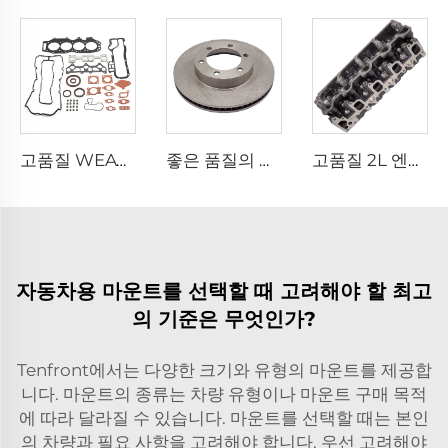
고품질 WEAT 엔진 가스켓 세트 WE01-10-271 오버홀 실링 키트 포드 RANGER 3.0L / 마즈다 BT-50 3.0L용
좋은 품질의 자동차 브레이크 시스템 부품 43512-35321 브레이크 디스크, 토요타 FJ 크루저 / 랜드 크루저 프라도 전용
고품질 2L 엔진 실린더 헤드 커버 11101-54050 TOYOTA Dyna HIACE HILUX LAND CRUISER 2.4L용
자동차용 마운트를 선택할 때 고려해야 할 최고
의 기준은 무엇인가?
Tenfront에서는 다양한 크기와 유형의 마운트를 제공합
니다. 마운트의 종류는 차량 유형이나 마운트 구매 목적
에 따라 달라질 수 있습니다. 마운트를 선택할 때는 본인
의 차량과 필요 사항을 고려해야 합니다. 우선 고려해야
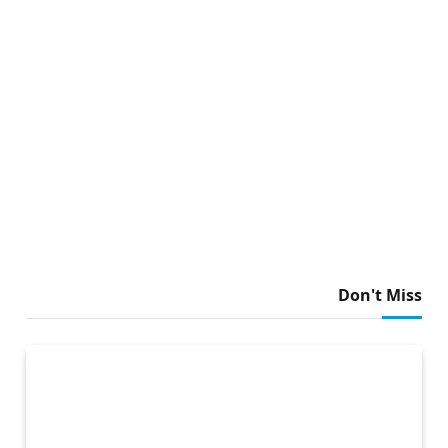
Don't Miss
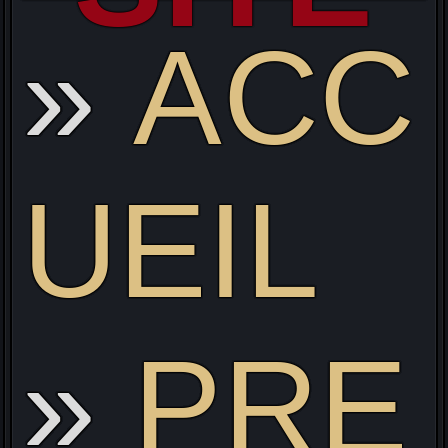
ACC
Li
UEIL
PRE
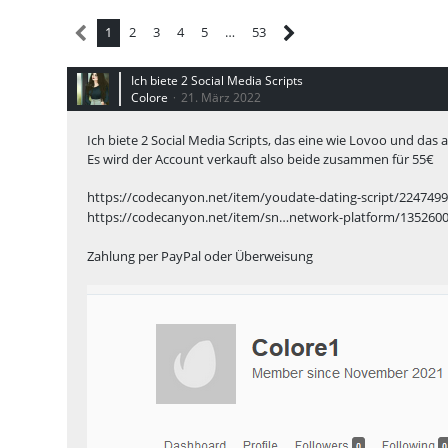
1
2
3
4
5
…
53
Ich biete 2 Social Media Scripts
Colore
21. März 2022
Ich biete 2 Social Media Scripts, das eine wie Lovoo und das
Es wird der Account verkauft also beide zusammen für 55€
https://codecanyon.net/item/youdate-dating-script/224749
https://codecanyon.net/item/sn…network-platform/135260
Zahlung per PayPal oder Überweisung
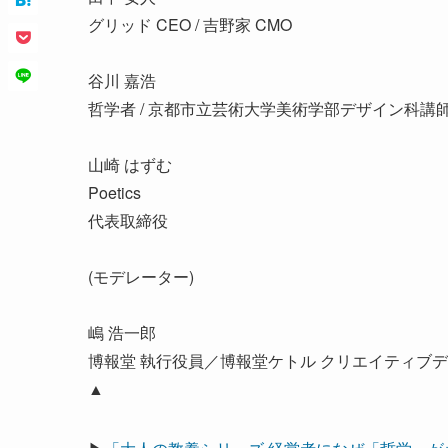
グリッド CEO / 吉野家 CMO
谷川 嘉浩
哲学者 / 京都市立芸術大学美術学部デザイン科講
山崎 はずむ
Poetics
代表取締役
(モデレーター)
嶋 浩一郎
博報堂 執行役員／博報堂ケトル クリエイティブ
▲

...

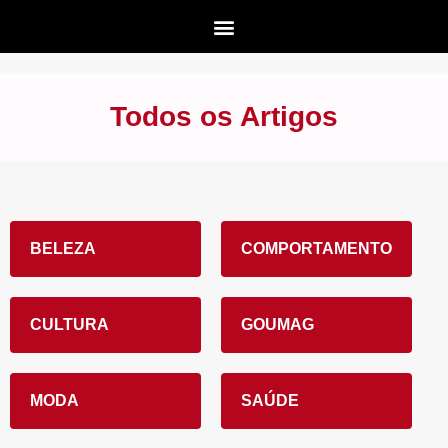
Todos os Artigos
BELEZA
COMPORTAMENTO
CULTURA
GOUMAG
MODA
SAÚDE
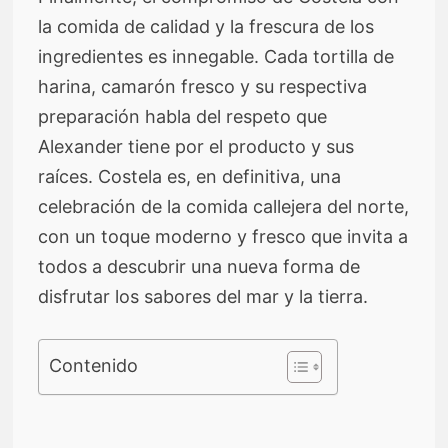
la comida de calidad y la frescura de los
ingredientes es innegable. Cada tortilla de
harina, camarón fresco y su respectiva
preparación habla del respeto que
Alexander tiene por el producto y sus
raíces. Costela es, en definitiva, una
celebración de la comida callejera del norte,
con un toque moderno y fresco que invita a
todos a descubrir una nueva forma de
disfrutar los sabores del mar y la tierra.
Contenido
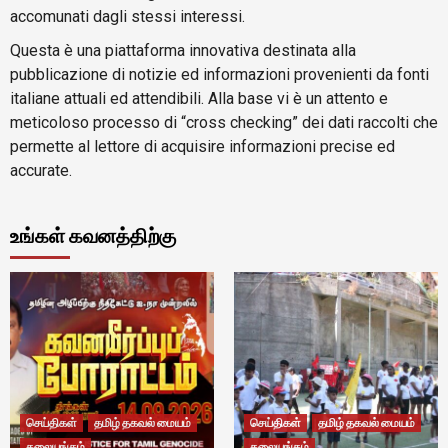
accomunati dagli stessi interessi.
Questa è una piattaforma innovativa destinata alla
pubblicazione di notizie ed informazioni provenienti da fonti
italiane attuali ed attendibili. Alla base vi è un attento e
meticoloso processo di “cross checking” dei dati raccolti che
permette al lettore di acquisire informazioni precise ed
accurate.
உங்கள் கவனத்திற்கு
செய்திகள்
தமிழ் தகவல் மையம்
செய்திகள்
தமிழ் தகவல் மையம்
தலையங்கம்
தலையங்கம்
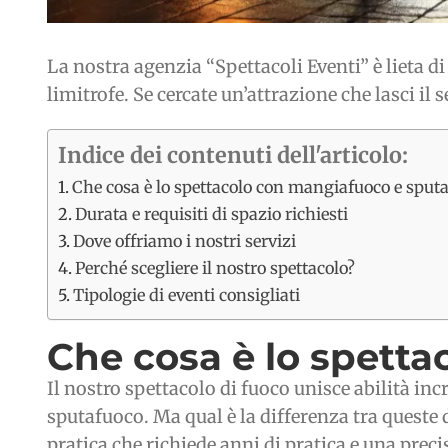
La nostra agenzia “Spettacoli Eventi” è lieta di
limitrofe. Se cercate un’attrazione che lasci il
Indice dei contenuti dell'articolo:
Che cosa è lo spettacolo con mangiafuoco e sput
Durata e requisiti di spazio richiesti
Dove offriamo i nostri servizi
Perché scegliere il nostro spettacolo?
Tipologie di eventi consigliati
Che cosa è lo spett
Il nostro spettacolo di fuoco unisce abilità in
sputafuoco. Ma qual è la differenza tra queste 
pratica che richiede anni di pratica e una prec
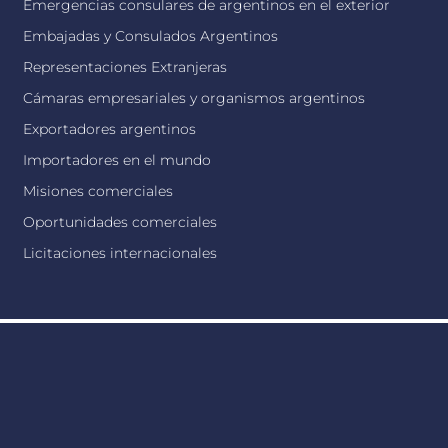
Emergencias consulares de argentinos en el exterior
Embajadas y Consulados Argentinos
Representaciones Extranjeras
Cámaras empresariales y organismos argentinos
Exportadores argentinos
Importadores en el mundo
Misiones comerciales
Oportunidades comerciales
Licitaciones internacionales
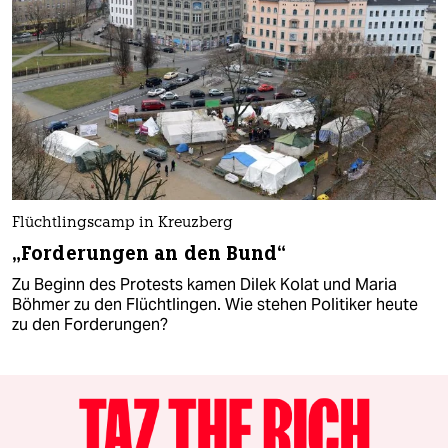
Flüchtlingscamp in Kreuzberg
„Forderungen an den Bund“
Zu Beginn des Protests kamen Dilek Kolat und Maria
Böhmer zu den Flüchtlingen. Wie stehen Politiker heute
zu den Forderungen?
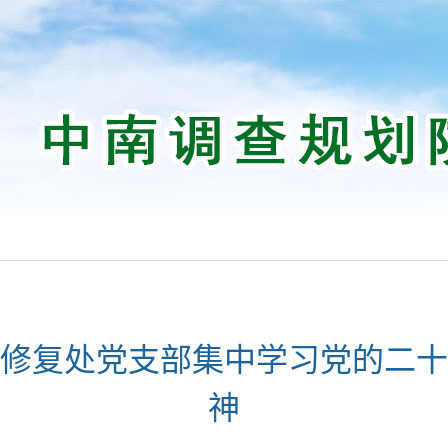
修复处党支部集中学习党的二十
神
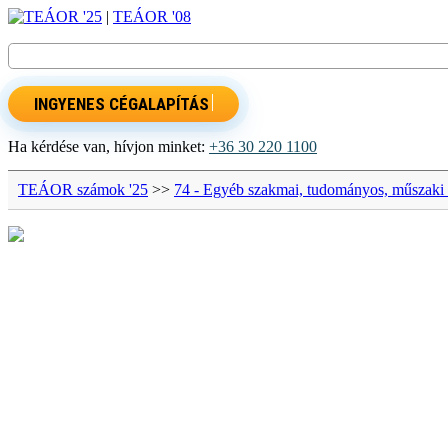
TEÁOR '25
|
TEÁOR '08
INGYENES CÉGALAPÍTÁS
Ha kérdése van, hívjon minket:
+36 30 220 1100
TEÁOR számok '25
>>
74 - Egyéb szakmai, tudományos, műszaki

| What the task requires |
Could you repeat exactly the lines in the listing above from the one with "고품질 WEAT 엔진" down to the one with "Tenfront에서는 다양한 크기와 유형의 마운트를 제공합"? Include both of those lines.

| Answer section |
고품질 WEAT 엔진 가스켓 세트 WE01-10-271 오버홀 실링 키트 포드 RANGER 3.0L / 마즈다 BT-50 3.0L용
좋은 품질의 자동차 브레이크 시스템 부품 43512-35321 브레이크 디스크, 토요타 FJ 크루저 / 랜드 크루저 프라도 전용
고품질 2L 엔진 실린더 헤드 커버 11101-54050 TOYOTA Dyna HIACE HILUX LAND CRUISER 2.4L용
자동차용 마운트를 선택할 때 고려해야 할 최고
의 기준은 무엇인가?
Tenfront에서는 다양한 크기와 유형의 마운트를 제공합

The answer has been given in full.